Arthur remarqua qu’aux yeux de la petite Dorrit le café était un hôtel magnifique, et qu’elle en paraissait fière.

« Je sais que tout y coûte très cher ; mais père m’a dit qu’on pouvait s’y procurer un dîner superbe. On y trouve même du vin, ajouta-t-elle timidement.

— Y avez-vous dîné quelquefois ?

— Oh ! non. Je ne suis jamais allée que dans la cuisine, pour chercher de l’eau chaude. »

Quand on pense qu’à son âge elle en était encore à ne parler qu’avec respect du luxe d’un établissement comme l’hôtel de la Maréchaussée !

« Je vous ai demandé hier soir, dit Clennam, comment vous aviez fait connaissance avec ma mère. Aviez-vous jamais entendu prononcer son nom avant qu’elle vous envoyât chercher ?

— Non, monsieur.

— Pensez-vous que votre père l’ait jamais entendu ?

— Non, monsieur. »

Il lut tant de surprise dans le regard qui rencontra sa vue (la petite Dorrit eut bien peur, par parenthèse, lorsque leurs yeux se rencontrèrent et détourna bien vite les siens), qu’il crut devoir ajouter :

« J’ai mes raisons pour vous faire cette question, quoique je ne puisse pas très bien vous les expliquer ; mais surtout n’allez pas supposer un seul instant qu’elles soient de nature à vous causer la moindre alarme ou la moindre inquiétude ; au contraire. Ainsi donc, vous croyez qu’à aucune époque de la vie de votre père mon nom de Clennam ne lui a été connu particulièrement ?

— Oui, monsieur. »

Il devina, à l’intonation de sa voix qu’elle levait de nouveau les yeux vers lui avec ces lèvres entr’ouvertes qui annonçaient une agitation intérieure ; il regarda donc devant lui, plutôt que de faire battre plus vite encore le cœur de la jeune fille en lui adressant d’autres questions.

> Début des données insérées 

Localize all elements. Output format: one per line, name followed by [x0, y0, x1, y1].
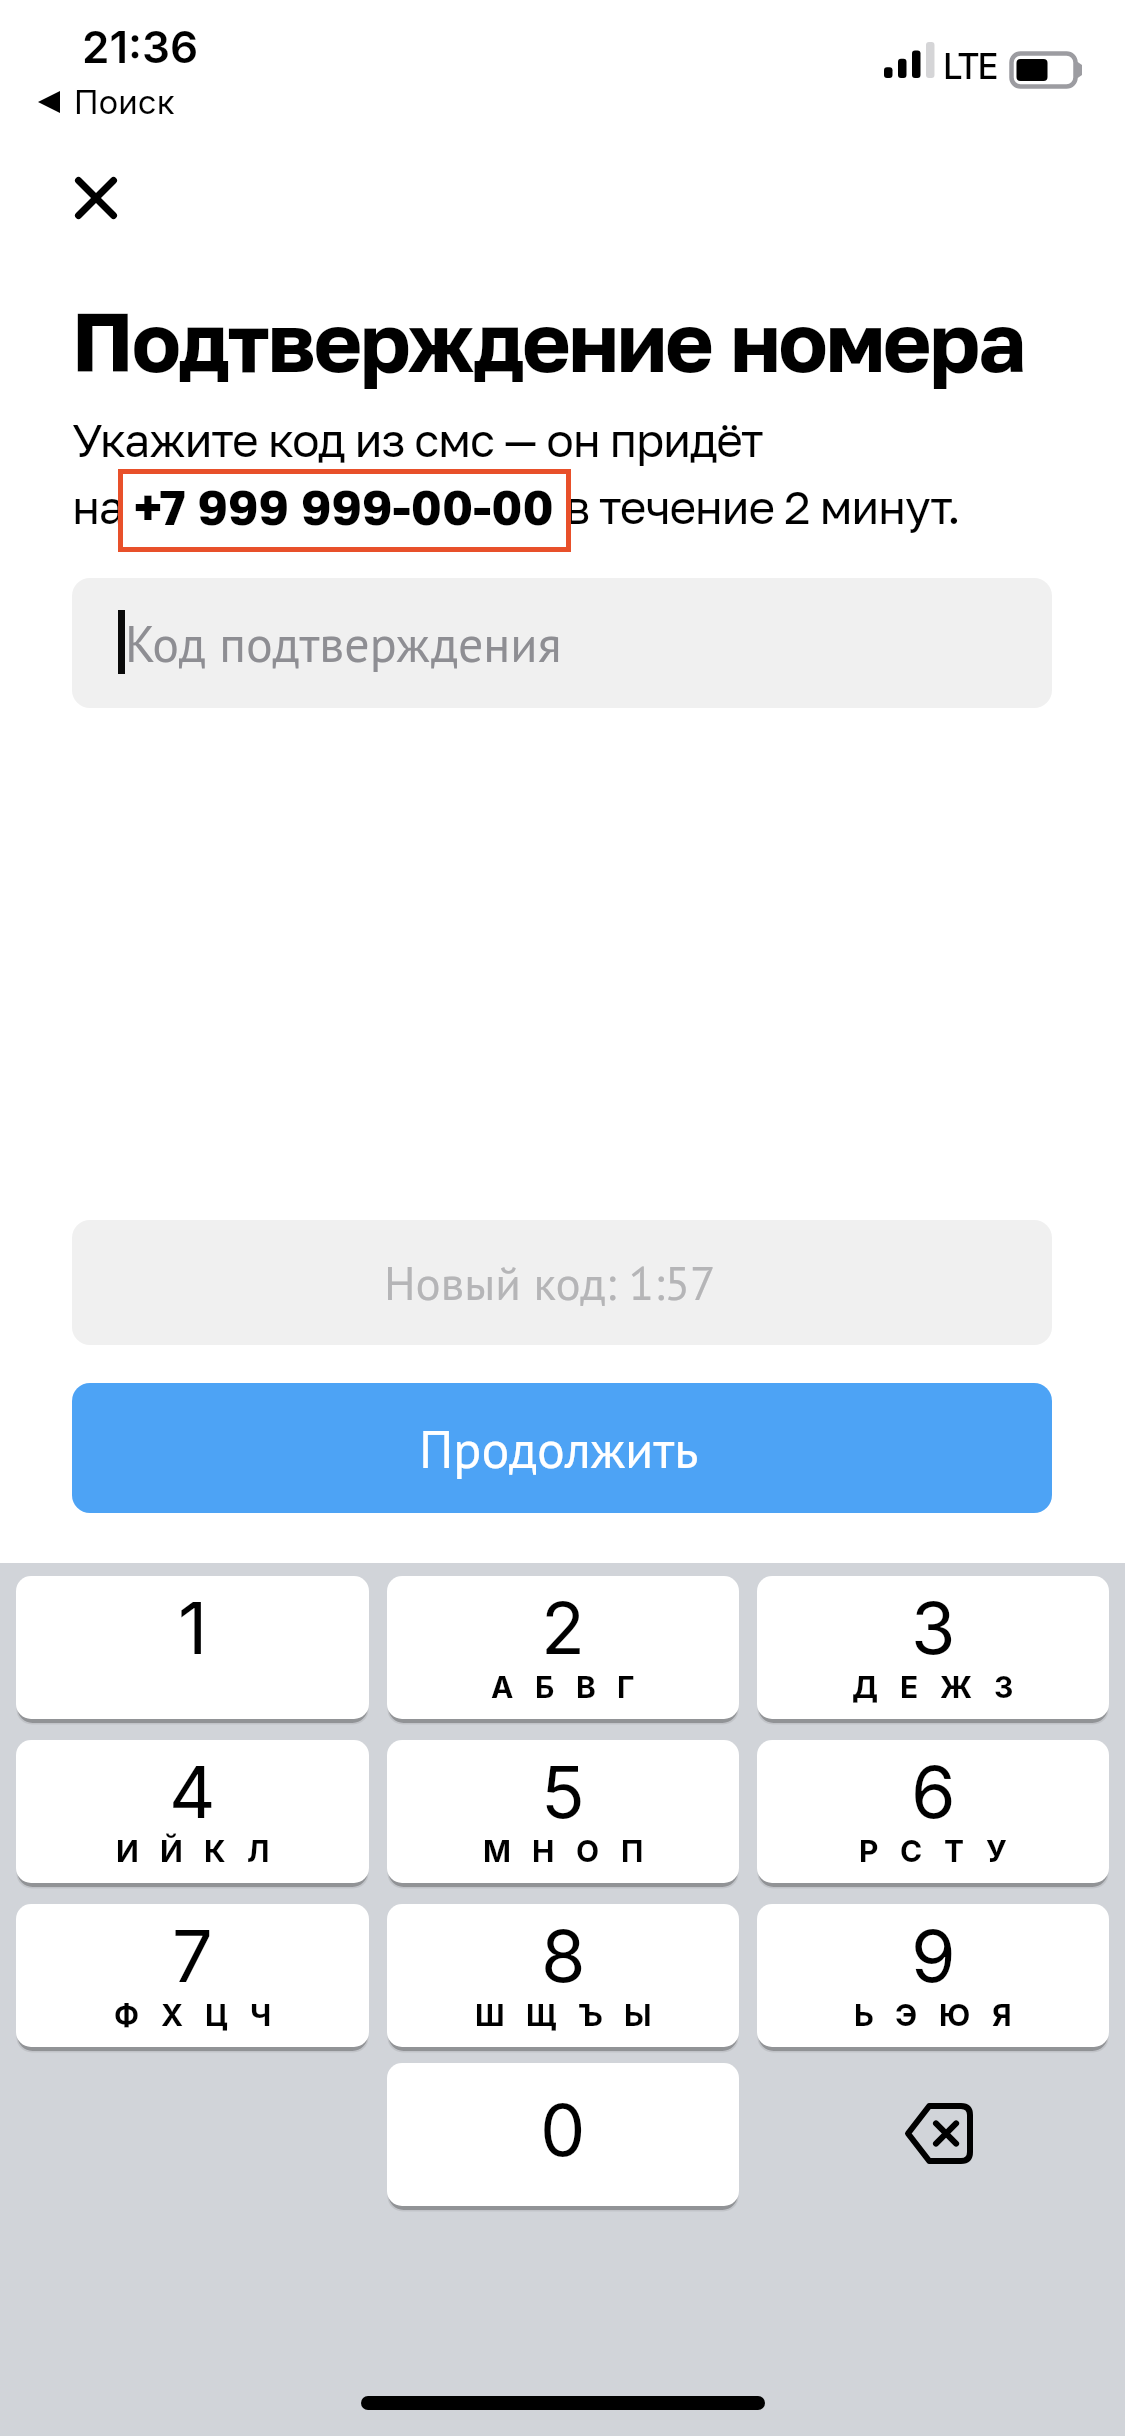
staticText: Е — [900, 1669, 919, 1705]
staticText: Ъ — [578, 1997, 603, 2033]
staticText: Укажите код из смс — он придёт — [72, 412, 763, 467]
staticText: Г — [617, 1669, 635, 1705]
button[interactable]: 9 — [757, 1904, 1109, 2047]
staticText: +7 999 999-00-00 — [134, 478, 554, 536]
staticText: М — [483, 1833, 511, 1869]
staticText: В — [576, 1669, 596, 1705]
staticText: Ч — [250, 1997, 272, 2033]
staticText: Л — [247, 1833, 270, 1869]
staticText: А — [491, 1669, 514, 1705]
staticText: Поиск — [74, 82, 175, 122]
staticText: 7 — [172, 1912, 213, 1999]
button[interactable]: 3 — [757, 1576, 1109, 1719]
button[interactable]: Close — [44, 146, 148, 250]
staticText: 4 — [169, 1748, 216, 1835]
staticText: Подтверждение номера — [72, 292, 1024, 390]
button[interactable]: Backspace — [757, 2063, 1109, 2203]
staticText: Ж — [940, 1669, 973, 1705]
staticText: К — [204, 1833, 226, 1869]
staticText: 0 — [540, 2086, 586, 2173]
staticText: Д — [852, 1669, 879, 1705]
staticText: Продолжить — [419, 1415, 699, 1482]
staticText: Й — [160, 1833, 183, 1869]
staticText: 1 — [178, 1584, 208, 1671]
staticText: Ь — [854, 1997, 874, 2033]
staticText: Ф — [114, 1997, 140, 2033]
staticText: Х — [161, 1997, 184, 2033]
staticText: И — [116, 1833, 139, 1869]
button[interactable]: 6 — [757, 1740, 1109, 1883]
button[interactable]: 0 — [387, 2063, 739, 2206]
staticText: 5 — [541, 1748, 585, 1835]
staticText: 9 — [911, 1912, 956, 1999]
staticText: Б — [535, 1669, 555, 1705]
button[interactable]: 8 — [387, 1904, 739, 2047]
staticText: Щ — [526, 1997, 557, 2033]
staticText: Н — [532, 1833, 555, 1869]
staticText: У — [986, 1833, 1007, 1869]
staticText: П — [621, 1833, 644, 1869]
staticText: О — [576, 1833, 600, 1869]
staticText: 8 — [541, 1912, 586, 1999]
button[interactable]: 4 — [16, 1740, 369, 1883]
staticText: Ю — [939, 1997, 971, 2033]
staticText: Код подтверждения — [125, 611, 562, 676]
staticText: LTE — [943, 45, 997, 87]
button[interactable]: 5 — [387, 1740, 739, 1883]
staticText: З — [994, 1669, 1014, 1705]
staticText: Ш — [475, 1997, 505, 2033]
staticText: 21:36 — [82, 20, 199, 73]
staticText: С — [900, 1833, 923, 1869]
staticText: Ц — [205, 1997, 229, 2033]
staticText: Р — [859, 1833, 879, 1869]
staticText: Новый код: 1:57 — [384, 1252, 716, 1313]
staticText: на — [72, 479, 134, 534]
button[interactable]: 2 — [387, 1576, 739, 1719]
button[interactable]: Код подтверждения — [72, 578, 1052, 708]
staticText: Ы — [624, 1997, 652, 2033]
button[interactable]: 7 — [16, 1904, 369, 2047]
staticText: Т — [944, 1833, 965, 1869]
staticText: Я — [992, 1997, 1012, 2033]
staticText: 3 — [911, 1584, 956, 1671]
staticText: 2 — [541, 1584, 585, 1671]
button[interactable]: Новый код: 1:57 — [72, 1220, 1052, 1345]
button[interactable]: Продолжить — [72, 1383, 1052, 1513]
staticText: Э — [895, 1997, 918, 2033]
staticText: в течение 2 минут. — [554, 479, 960, 534]
staticText: 6 — [911, 1748, 956, 1835]
button[interactable]: 1 — [16, 1576, 369, 1719]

Ce fut ainsi qu’ils s’avancèrent sur le pont suspendu, qui, au sortir des rues tumultueuses, semblait aussi tranquille que s’il se fût trouvé en pleine campagne. Le vent soufflait, les rafales humides passaient auprès d’eux en grondant, enlevant les flaques d’eau sur la route et sur le trottoir et les faisant pleuvoir dans la rivière. Le vent chassait avec furie les nuages qui parsemaient un ciel couleur de plomb ; la fumée et le brouillard semblaient vouloir lutter de vitesse avec les nuages, et la sombre rivière roulait dans la même direction. Quant à la petite Dorrit, elle semblait la plus petite, la plus tranquille, la plus faible des créatures du bon Dieu.

« Laissez-moi vous mettre en voiture, » dit Arthur Clennam, qui fut sur le point d’ajouter : « Ma pauvre enfant ! »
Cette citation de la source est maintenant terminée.